Nevada law gives judges the discretion to reject plea agreements.
“By no stretch of the imagination would anyone consider Dr. Nicholas or Ms. Fargo to be traffickers distributing drugs into the community,” their attorneys David Chesnoff and David Brown said in a statement. “This positive agreement allows them to help people grappling with addiction by providing substantial financial support to programs in Clark County for treatment and rehabilitation, which have been shown to be an effective tool for combating addiction.”
Rather than attend drug court, which requires intensive treatment and drug testing, the deal calls for Nicholas and Fargo to participate in two drug counseling sessions a month, perform 250 hours of community service during the course of a year, and pay $500,000 each to a yet undetermined drug treatment facility in Las Vegas.
Failure to comply will result in a finding of guilt on one count of possession, a probationary charge, meaning the two will avoid prison regardless of their compliance.
“They are paying their way out of jail,” said one courthouse insider who asked not to be named.
Nicholas is the founder and primary funder of Marsy’s Law, a victim rights ballot measure named for his sister, who was a murder victim. Nevada voters overwhelmingly passed Marsy’s Law last November.
Wolfson appeared in campaign ads supporting Marsy’s Law but says his support did not compromise his independence in the case against Nicholas because the ads were produced prior to Nicholas’ arrest.
R&R Partners served as the lobbyist for Marsy’s Law during the 2019 legislative session.
“We work with their government affairs people,” Billy Vassiliadis of R&R Partners told the Current. “We had no contact with him (Nicholas).”
Vassiliadis says Nicholas’ legal problems could be an albatross as advocates seek to pass the ballot measure nationwide.
“I suppose it could be made to look that way, but it’s not about one person. If it is, it’s about victims like Marsy,” Vassiliadis said.
Vassiliadis, a public relations guru, says it’s unlikely the public makes any connection between Nicholas and Marsy’s Law.
“It’s not like Bloomberg used a gun,” Vassiliadis said, referring to former New York Mayor Michael Bloomberg, a gun control activist.
“What it shows is that we have two systems of justice in our state,” McCurdy told the Current on Thursday. “We have a system for those who have wealth and one for those who do not. As long as we have two tiers of the criminal justice system, people will never get fair and equal treatment under the law. If you look at the amount he was caught with that should be a trafficking case.”
The amount of drugs Nicholas and Fargo allegedly possessed constitutes a trafficking crime under an amendment supported by the Nevada District Attorneys Association to a criminal justice reform measure passed by the Legislature this year.
Assembly Bill 236 says a person possessing “100 grams or more, but less than 400 grams, is guilty of low level trafficking and shall be punished for a category B felony by imprisonment in the state prison for a minimum term of not less than 2 years and a maximum term of not more than 20 years and a fine of $100,000.”

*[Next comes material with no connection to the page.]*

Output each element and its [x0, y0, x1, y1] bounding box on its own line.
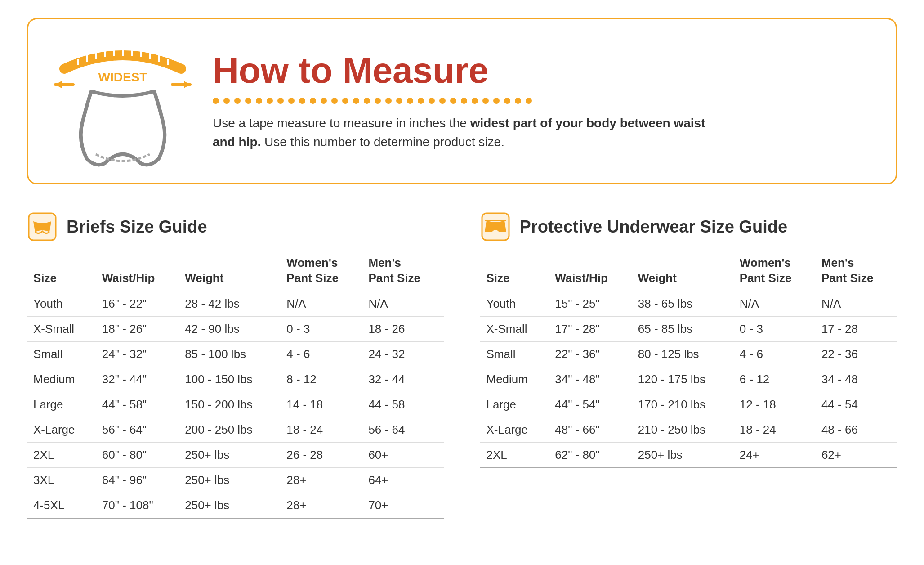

“We wanted to increase those thresholds to allow higher weights to carry lesser penalties, but law enforcement and the District Attorneys wanted stricter penalties for smaller amounts of narcotics,” Assemblyman Howard Watts said in an interview.
“During the last session, on a variety of criminal justice reform bills, we saw District Attorneys, not just from Clark County but from Washoe and the statewide District Attorneys Association consistently ask for more discretion and power in the process and for their offices to preserve the power they already have in filing charges, having options for leniency and for referrals to specialty courts,” says Watts. “This case kind of illustrates when the discretion and leniency is applied in a regressive and inequitable manner.”
“The Henry Nicholas’ plea deal is what is wrong with the criminal justice system. How many of the people passing through the Clark County Detention Center will get the same plea offer?” ACLU Nevada Executive Director Tod Story asked rhetorically. “If money buys privileges and opportunities not available to those without it, then justice is not blind or fair, and our system must be reformed.”